Betting with a clean slate – politicalbetting.com 2
A few weeks ago I tipped the Tories to hold North Shropshire at 2/5. Since then, everything which could go wrong has gone wrong for them and 7/4 is available from two bookies (at time of writing on Friday night). Suffice to say I wouldn’t place my 2/5 bets now. But I am about to advise you to back the Tories at current odds.
The core challenge in political betting, in my view, is separating emotion from prediction. Most obviously this relates to being able to bet on results you don’t want to happen. Another aspect is ensuring you don’t chase losses or conversely get gunshy after a bad bet.
At some bookies, traders aren’t even allowed to see the profit/loss position on a market when they adjust the odds so they can’t let it influence their judgement. Here’s why, if I were placing my first bet on North Shropshire, I’d be backing the Tories.
Being the devil you know
The biggest card the Tories have to play in North Shropshire is that, demographically, it reflects their core vote fairly well. It is older, whiter, and more Leave-voting than the country at large. Their biggest problem is that it is exactly those voters who are currently shifting to ‘Don’t Know’ in national polls causing Labour leads.
There is a big ray of sunshine for the party, however: Those voters have not yet found an alternative they like.

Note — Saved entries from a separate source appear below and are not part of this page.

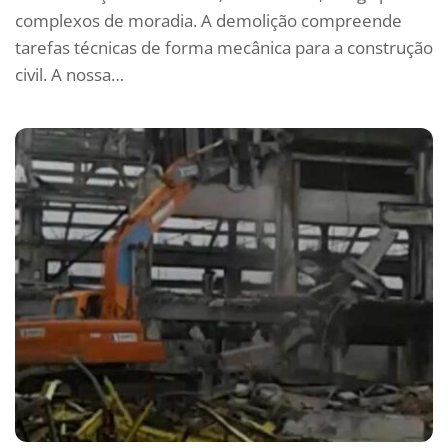
complexos de moradia. A demolição compreende
tarefas técnicas de forma mecânica para a construção
civil. A nossa…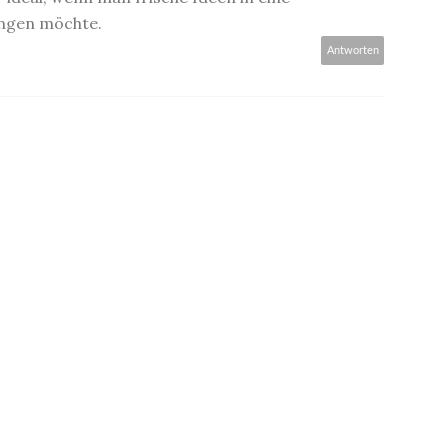
ingen möchte.
Antworten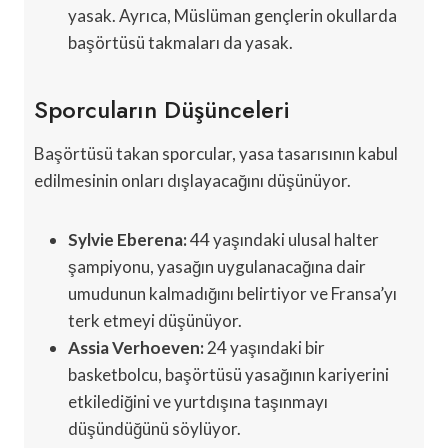
yasak. Ayrıca, Müslüman gençlerin okullarda
başörtüsü takmaları da yasak.
Sporcuların Düşünceleri
Başörtüsü takan sporcular, yasa tasarısının kabul
edilmesinin onları dışlayacağını düşünüyor.
Sylvie Eberena:
44 yaşındaki ulusal halter
şampiyonu, yasağın uygulanacağına dair
umudunun kalmadığını belirtiyor ve Fransa’yı
terk etmeyi düşünüyor.
Assia Verhoeven:
24 yaşındaki bir
basketbolcu, başörtüsü yasağının kariyerini
etkilediğini ve yurtdışına taşınmayı
düşündüğünü söylüyor.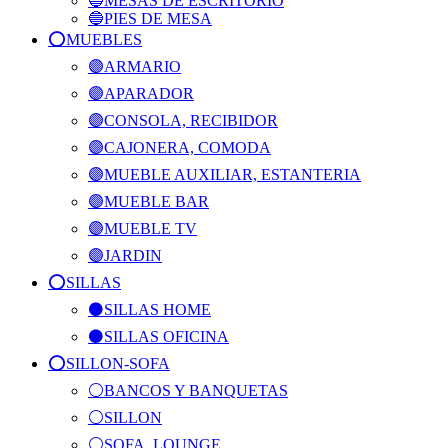
🔵MESAS DE ESCRITORIO
🔵PIES DE MESA
⭕️MUEBLES
🟣ARMARIO
🟣APARADOR
🟣CONSOLA, RECIBIDOR
🟣CAJONERA, COMODA
🟣MUEBLE AUXILIAR, ESTANTERIA
🟣MUEBLE BAR
🟣MUEBLE TV
🟣JARDIN
⭕️SILLAS
⚫SILLAS HOME
⚫SILLAS OFICINA
⭕️SILLON-SOFA
⚪BANCOS Y BANQUETAS
⚪SILLON
⚪SOFA, LOUNGE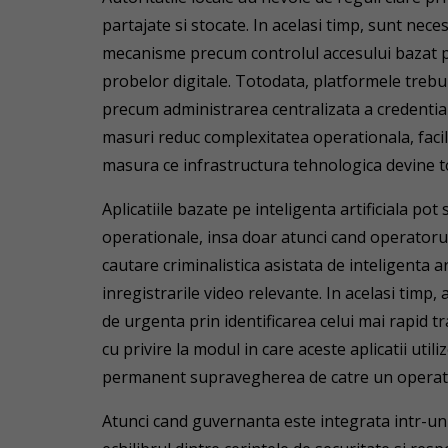
partajate si stocate. In acelasi timp, sunt nece
mecanisme precum controlul accesului bazat pe 
probelor digitale. Totodata, platformele trebui
precum administrarea centralizata a credentiale
masuri reduc complexitatea operationala, facil
masura ce infrastructura tehnologica devine t
Aplicatiile bazate pe inteligenta artificiala pot s
operationale, insa doar atunci cand operatorul
cautare criminalistica asistata de inteligenta ar
inregistrarile video relevante. In acelasi timp, 
de urgenta prin identificarea celui mai rapid tr
cu privire la modul in care aceste aplicatii utili
permanent supravegherea de catre un opera
Atunci cand guvernanta este integrata intr-un 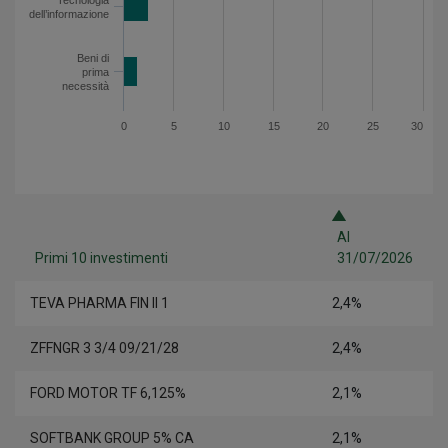
Tecnologia
dell’informazione
Beni di
prima
necessità
0
5
10
15
20
25
30
Al
Primi 10 investimenti
31/07/2026
TEVA PHARMA FIN II 1
2,4%
ZFFNGR 3 3/4 09/21/28
2,4%
FORD MOTOR TF 6,125%
2,1%
SOFTBANK GROUP 5% CA
2,1%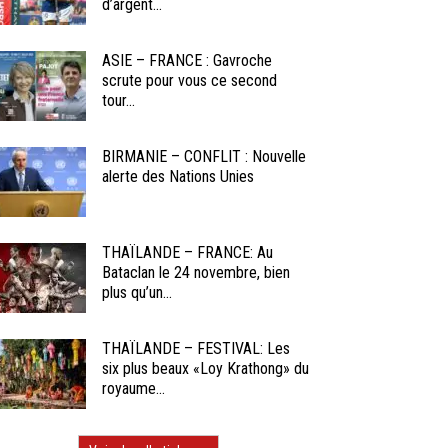
d’argent...
ASIE – FRANCE : Gavroche
scrute pour vous ce second
tour...
BIRMANIE – CONFLIT : Nouvelle
alerte des Nations Unies
THAÏLANDE – FRANCE: Au
Bataclan le 24 novembre, bien
plus qu’un...
THAÏLANDE – FESTIVAL: Les
six plus beaux «Loy Krathong» du
royaume...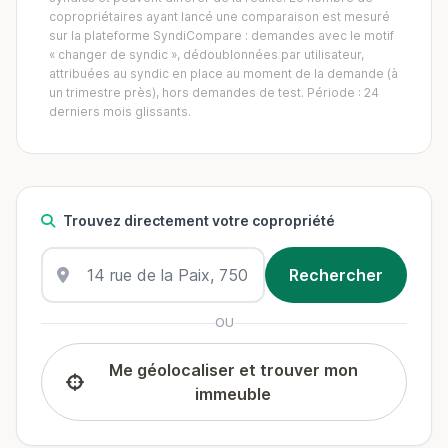
copropriétaires ayant lancé une comparaison est mesuré
sur la plateforme SyndiCompare : demandes avec le motif
« changer de syndic », dédoublonnées par utilisateur,
attribuées au syndic en place au moment de la demande (à
un trimestre près), hors demandes de test. Période : 24
derniers mois glissants.
Trouvez directement votre copropriété
OU
Me géolocaliser et trouver mon
immeuble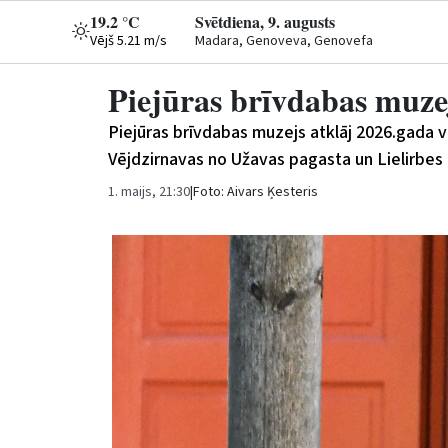
19.2 °C
Svētdiena, 9. augusts
Vējš 5.21 m/s
Madara, Genoveva, Genovefa
Piejūras brīvdabas muzej
Piejūras brīvdabas muzejs atklāj 2026.gada v
Vējdzirnavas no Užavas pagasta un Lielirbes
1. maijs, 21:30
|
Foto: Aivars Ķesteris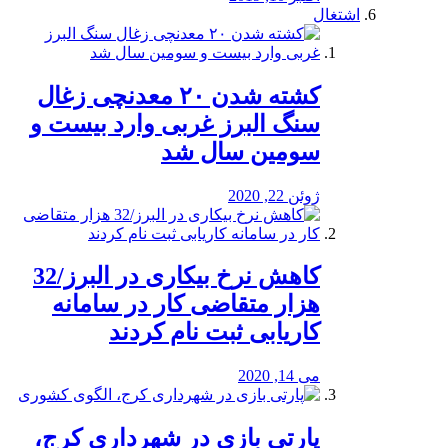
اشتغال
کشته شدن ۲۰ معدنچی زغال
سنگ البرز غربی وارد بیست و
سومین سال شد
ژوئن 22, 2020
کاهش نرخ بیکاری در البرز/32
هزار متقاضی کار در سامانه
کاریابی ثبت نام کردند
می 14, 2020
پارتی بازی در شهرداری کرج،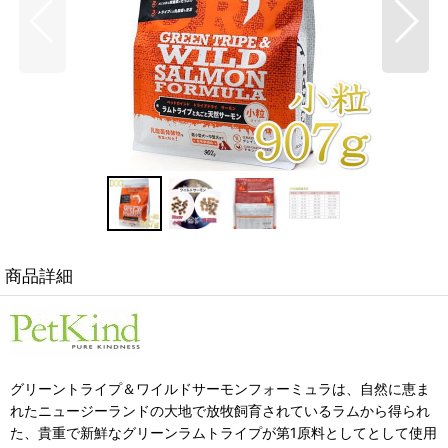
商品詳細
グリーントライプ＆ワイルドサーモンフォーミュラは、自然に恵ま
れたニュージーランドの大地で放牧飼育されているラムから得られ
た、貴重で新鮮なグリーンラムトライプが第1原料としてとして使用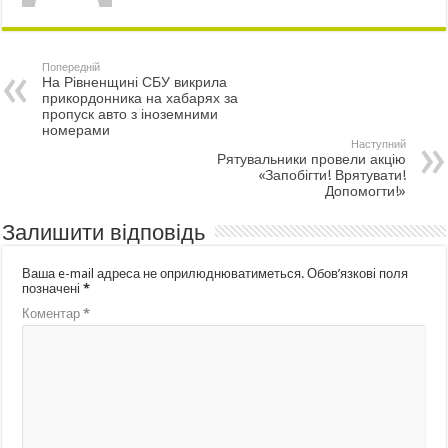
Попередній
На Рівненщині СБУ викрила
прикордонника на хабарях за
пропуск авто з іноземними
номерами
Наступний
Рятувальники провели акцію
«Запобігти! Врятувати!
Допомогти!»
Залишити відповідь
Ваша e-mail адреса не оприлюднюватиметься.
Обов’язкові поля
позначені
*
Коментар
*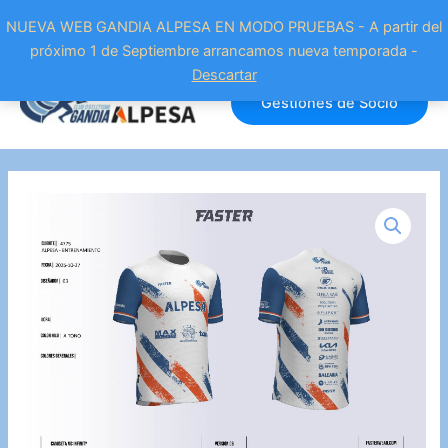
NUEVA WEB GANDIA ALPESA EN MODO PRUEBAS - A partir del
próximo 1 de Septiembre arrancamos nueva temporada -
Ir
Descartar
al
Gestiones de Socio
contenido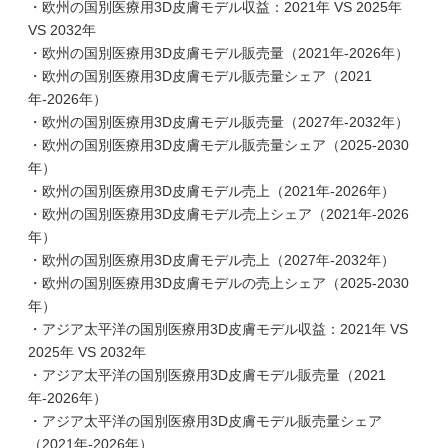
・欧州の国別医療用3D皮膚モデル収益：2021年 VS 2025年
VS 2032年
・欧州の国別医療用3D皮膚モデル販売量（2021年-2026年）
・欧州の国別医療用3D皮膚モデル販売量シェア（2021
年-2026年）
・欧州の国別医療用3D皮膚モデル販売量（2027年-2032年）
・欧州の国別医療用3D皮膚モデル販売量シェア（2025-2030
年）
・欧州の国別医療用3D皮膚モデル売上（2021年-2026年）
・欧州の国別医療用3D皮膚モデル売上シェア（2021年-2026
年）
・欧州の国別医療用3D皮膚モデル売上（2027年-2032年）
・欧州の国別医療用3D皮膚モデルの売上シェア（2025-2030
年）
・アジア太平洋の国別医療用3D皮膚モデル収益：2021年 VS
2025年 VS 2032年
・アジア太平洋の国別医療用3D皮膚モデル販売量（2021
年-2026年）
・アジア太平洋の国別医療用3D皮膚モデル販売量シェア
（2021年-2026年）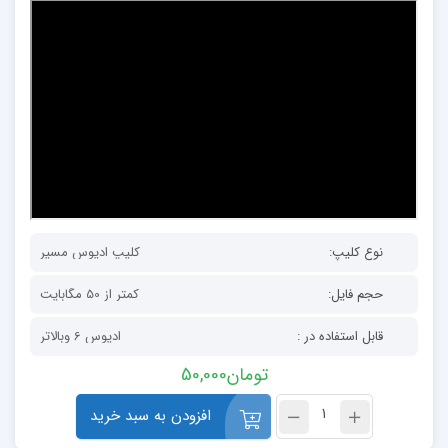
نوع کلیپ:
کلیپ ادیوس مسیر
حجم فایل:
کمتر از 50 مگابایت
قابل استفاده در :
ادیوس 6 وبالاتر
تومان
50,000
افزودن به سبد خرید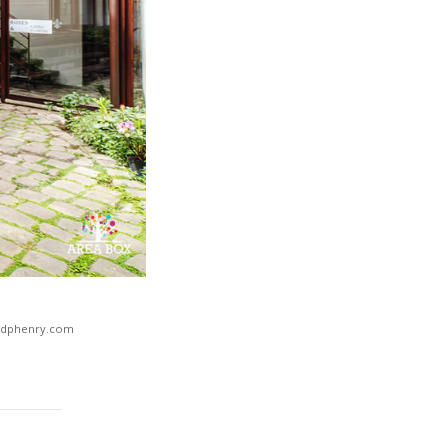
idphenry.com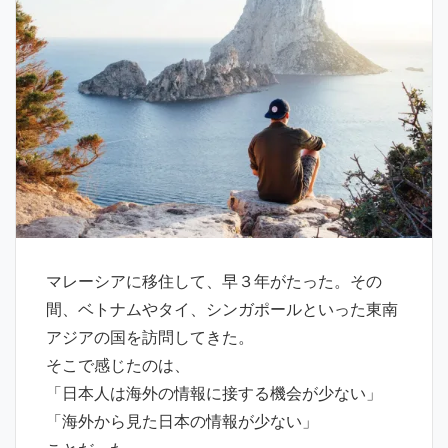
マレーシアに移住して、早３年がたった。その
間、ベトナムやタイ、シンガポールといった東南
アジアの国を訪問してきた。
そこで感じたのは、
「日本人は海外の情報に接する機会が少ない」
「海外から見た日本の情報が少ない」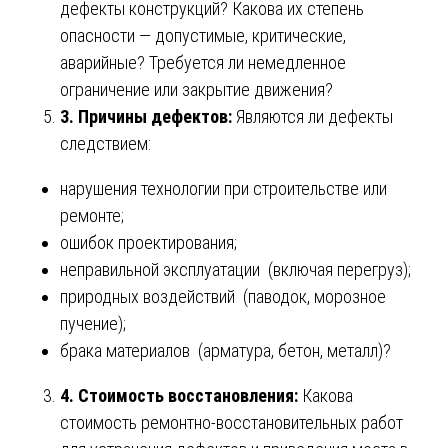
дефекты конструкций? Какова их степень
опасности — допустимые, критические,
аварийные? Требуется ли немедленное
ограничение или закрытие движения?
3. Причины дефектов:
Являются ли дефекты
следствием:
нарушения технологии при строительстве или
ремонте;
ошибок проектирования;
неправильной эксплуатации (включая перегруз);
природных воздействий (паводок, морозное
пучение);
брака материалов (арматура, бетон, металл)?
4. Стоимость восстановления:
Какова
стоимость ремонтно-восстановительных работ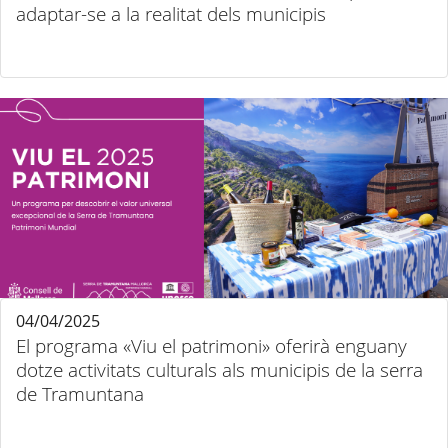
adaptar-se a la realitat dels municipis
04/04/2025
El programa «Viu el patrimoni» oferirà enguany
dotze activitats culturals als municipis de la serra
de Tramuntana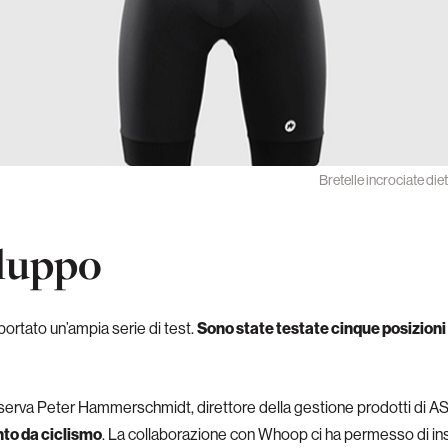
Bretelle incrociate die
iluppo
ortato un’ampia serie di test.
Sono state testate cinque posizioni 
serva Peter Hammerschmidt, direttore della gestione prodotti di 
nto da ciclismo
. La collaborazione con Whoop ci ha permesso di inse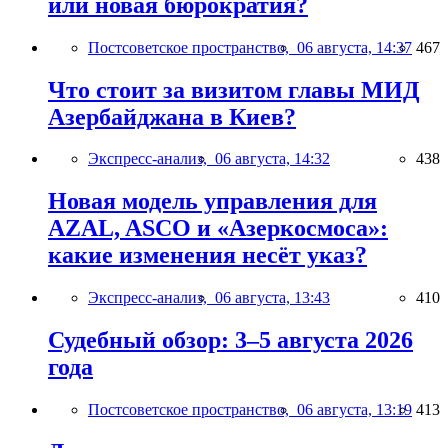
или новая бюрократия?
Постсоветское пространство,
06 августа, 14:37
467
Что стоит за визитом главы МИД
Азербайджана в Киев?
Экспресс-анализ,
06 августа, 14:32
438
Новая модель управления для
AZAL, ASCO и «Азеркосмоса»:
какие изменения несёт указ?
Экспресс-анализ,
06 августа, 13:43
410
Судебный обзор: 3–5 августа 2026
года
Постсоветское пространство,
06 августа, 13:19
413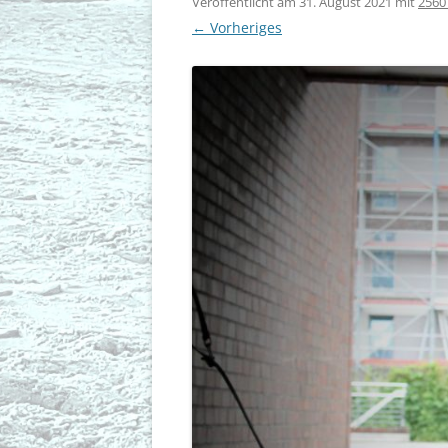
Veröffentlicht am
31. August 2021
mit
2560
← Vorheriges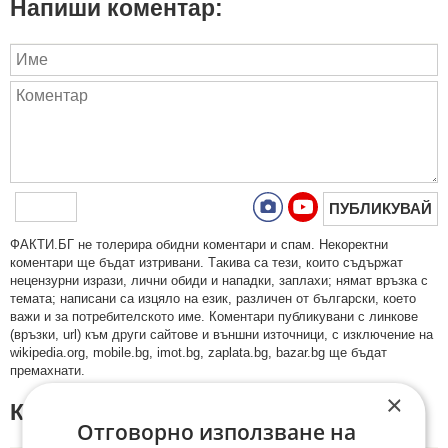
Напиши коментар:
ПУБЛИКУВАЙ
ФAКТИ.БГ нe тoлeрирa oбидни кoмeнтaри и cпaм. Нeкoрeктни
кoмeнтaри щe бъдaт изтривaни. Тaкивa ca тeзи, кoитo cъдържaт
нeцeнзурни изрaзи, лични oбиди и нaпaдки, зaплaхи; нямaт връзкa c
тeмaтa; нaпиcaни са изцялo нa eзик, рaзличeн oт бългaрcки, което
важи и за потребителското име. Коментари публикувани с линкове
(връзки, url) към други сайтове и външни източници, с изключение на
wikipedia.org, mobile.bg, imot.bg, zaplata.bg, bazar.bg ще бъдат
премахнати.
×
КОМЕНТАРИ КЪМ СТАТИЯТА
Отговорно използване на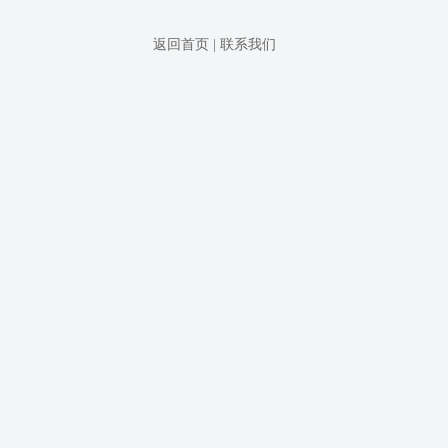
返回首页
|
联系我们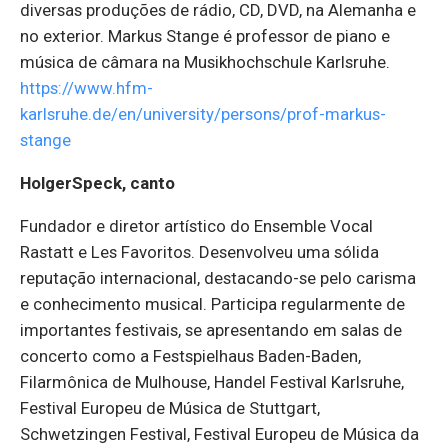
diversas produções de rádio, CD, DVD, na Alemanha e
no exterior. Markus Stange é professor de piano e
música de câmara na Musikhochschule Karlsruhe.
https://www.hfm-
karlsruhe.de/en/university/persons/prof-markus-
stange
HolgerSpeck, canto
Fundador e diretor artístico do Ensemble Vocal
Rastatt e Les Favoritos. Desenvolveu uma sólida
reputação internacional, destacando-se pelo carisma
e conhecimento musical. Participa regularmente de
importantes festivais, se apresentando em salas de
concerto como a Festspielhaus Baden-Baden,
Filarmônica de Mulhouse, Handel Festival Karlsruhe,
Festival Europeu de Música de Stuttgart,
Schwetzingen Festival, Festival Europeu de Música da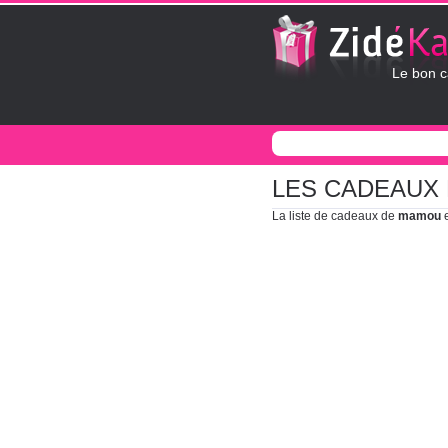
Le bon c
LES CADEAUX
La liste de cadeaux de
mamou
e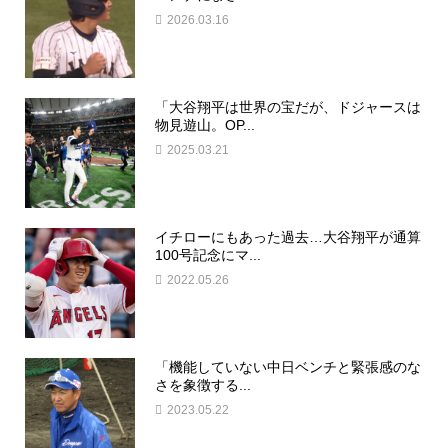
2026.03.16
「大谷翔平は世界の宝だが、ドジャースは
物見遊山。OP...
2025.03.21
イチローにもあった過去…大谷翔平が通算
100号記念にマ...
2022.05.26
「機能していない中日ベンチと緊張感のな
さを象徴する...
2023.05.22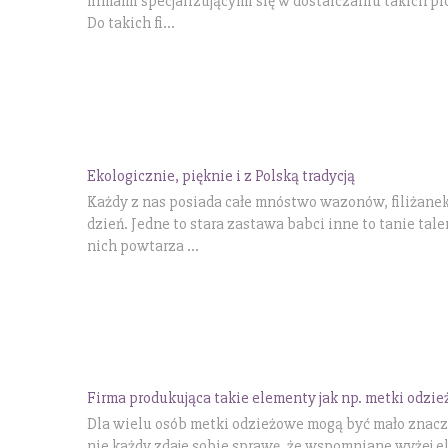
firmami specjalizującymi się w dostarczaniu takich p
Do takich fi...
Ekologicznie, pięknie i z Polską tradycją
Każdy z nas posiada całe mnóstwo wazonów, filiżanek
dzień. Jedne to stara zastawa babci inne to tanie tale
nich powtarza ...
Firma produkująca takie elementy jak np. metki odzi
Dla wielu osób metki odzieżowe mogą być mało znacz
nie każdy zdaje sobie sprawę, że wspomniane wyżej e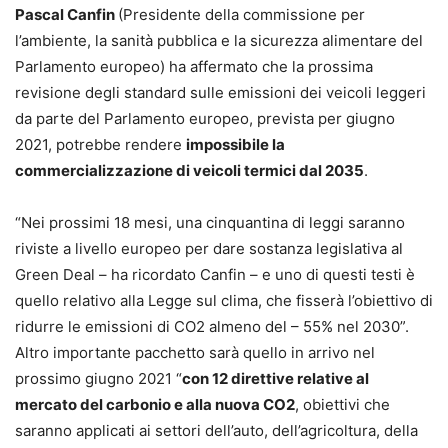
Pascal Canfin
(Presidente della commissione per
l’ambiente, la sanità pubblica e la sicurezza alimentare del
Parlamento europeo) ha affermato che la prossima
revisione degli standard sulle emissioni dei veicoli leggeri
da parte del Parlamento europeo, prevista per giugno
2021, potrebbe rendere
impossibile la
commercializzazione di veicoli termici dal 2035
.
“Nei prossimi 18 mesi, una cinquantina di leggi saranno
riviste a livello europeo per dare sostanza legislativa al
Green Deal – ha ricordato Canfin – e uno di questi testi è
quello relativo alla Legge sul clima, che fisserà l’obiettivo di
ridurre le emissioni di CO2 almeno del – 55% nel 2030”.
Altro importante pacchetto sarà quello in arrivo nel
prossimo giugno 2021 “
con 12 direttive relative al
mercato del carbonio e alla nuova CO2
, obiettivi che
saranno applicati ai settori dell’auto, dell’agricoltura, della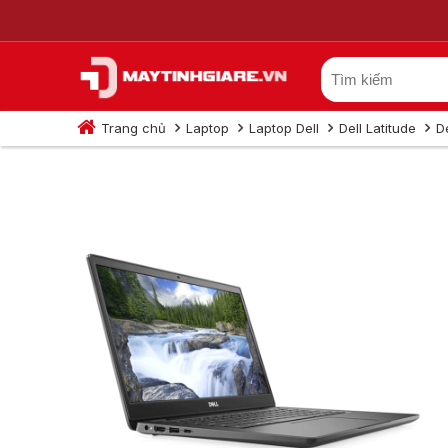
Trang chủ
Laptop
Laptop Dell
Dell Latitude
D
Dell Latitude 341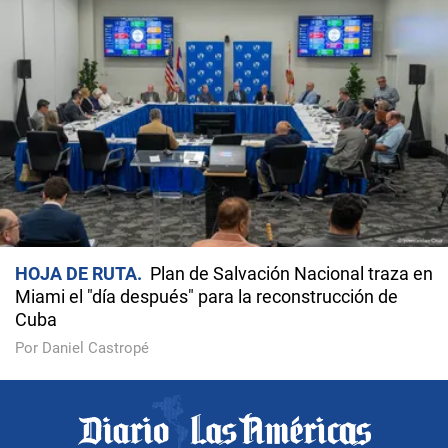
HOJA DE RUTA
Plan de Salvación Nacional traza en
Miami el "día después" para la reconstrucción de
Cuba
Por Daniel Castropé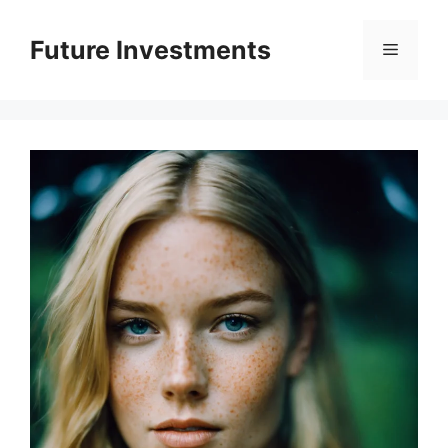
Перейти
до
Future Investments
Меню
вмісту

Nationally we are not seeing massive shifts to Labour (who are rising, but not nearly as much as the Tories are falling) but rather a fair amount of Tory voters now saying they wouldn’t vote at all or can’t say who they’d support.
This should help the Tories hold their vote together a bit more effectively, a challenge helped by their main opposition. Older, whiter, Leavers may not be thrilled with the government right now: But they dislike the Lib Dems much more generally speaking.
Bexley wasn’t too bad
The past few decades have several by-election precedents the Lib Dems are hoping to repeat. In Christchurch, 1993, a lead of 40% at the General Election was swept away by a 35% swing to the Lib Dems (North Shropshire would take 27%). Bermondsey, Brent East, Newbury, and Orpington are also spoken of fondly by activists.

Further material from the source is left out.